- _Records for this task_:

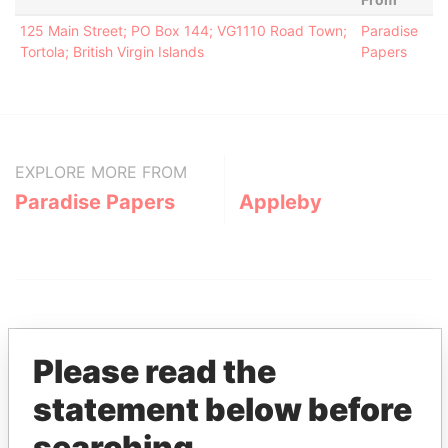
125 Main Street; PO Box 144; VG1110 Road Town;
Paradise
Tortola; British Virgin Islands
Papers
EXPLORE MORE FROM
Paradise Papers
Appleby
Please read the
statement below before
THE
POWER
PLAYERS
searching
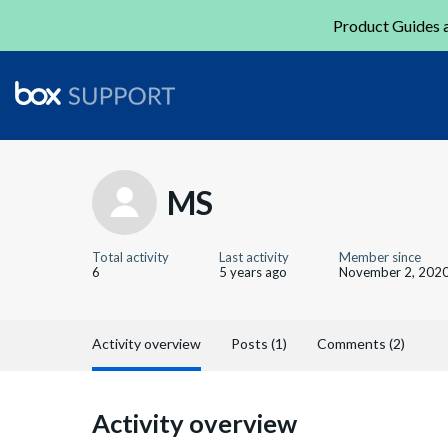
Product Guides a
MS
Total activity
Last activity
Member since
6
5 years ago
November 2, 202
Activity overview
Posts (1)
Comments (2)
Activity overview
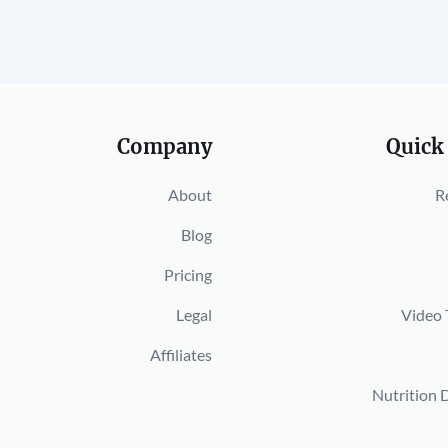
Company
Quick
About
R
Blog
Pricing
Legal
Video 
Affiliates
Nutrition 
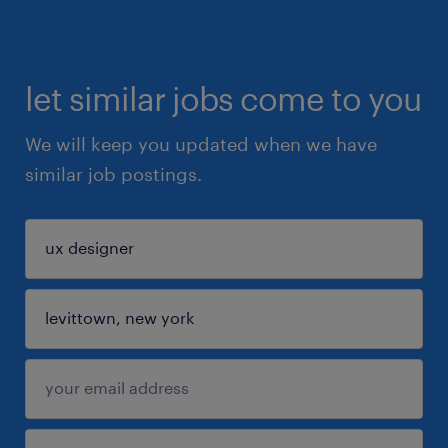
let similar jobs come to you
We will keep you updated when we have
similar job postings.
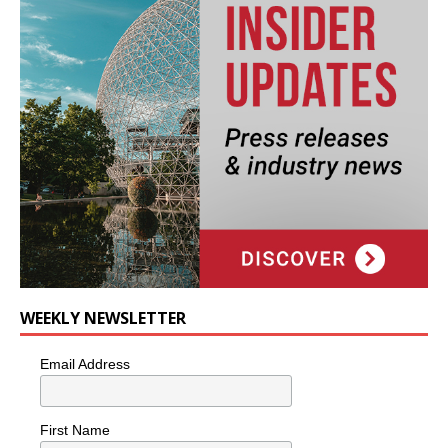
WEEKLY NEWSLETTER
Email Address
First Name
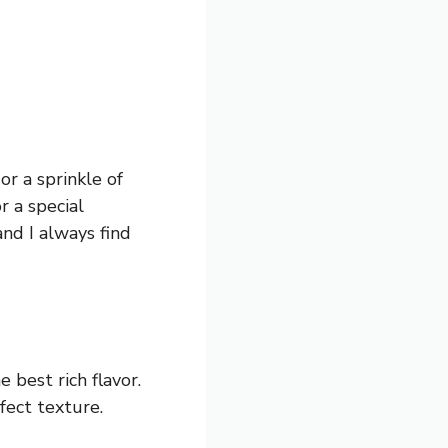
or a sprinkle of
r a special
and I always find
best rich flavor.
fect texture.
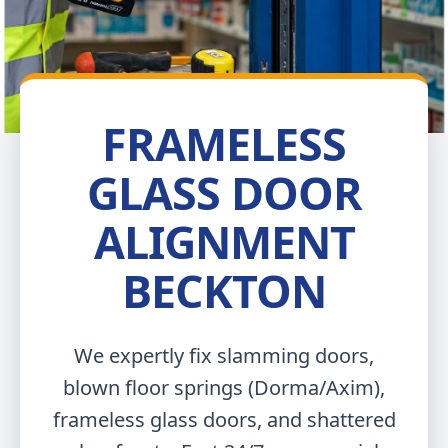
FRAMELESS
GLASS DOOR
ALIGNMENT
BECKTON
We expertly fix slamming doors,
blown floor springs (Dorma/Axim),
frameless glass doors, and shattered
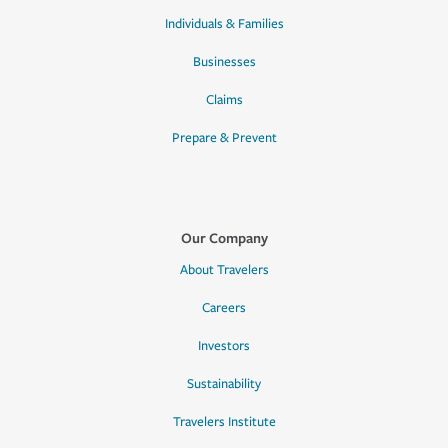
Individuals & Families
Businesses
Claims
Prepare & Prevent
Our Company
About Travelers
Careers
Investors
Sustainability
Travelers Institute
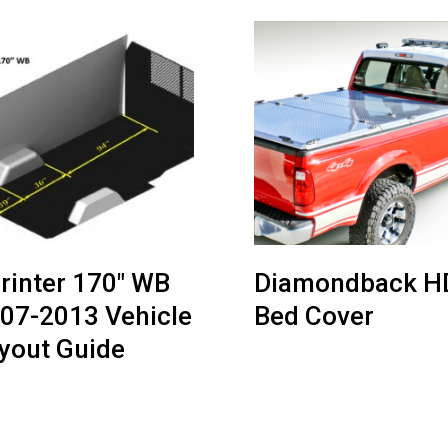
rinter 170″ WB
Diamondback H
07-2013 Vehicle
Bed Cover
yout Guide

- _What to produce_:
Wherever the string "Travelers" appears in the records above, copy the line it sits in.

- _Exercise response_:
About Travelers
Travelers Institute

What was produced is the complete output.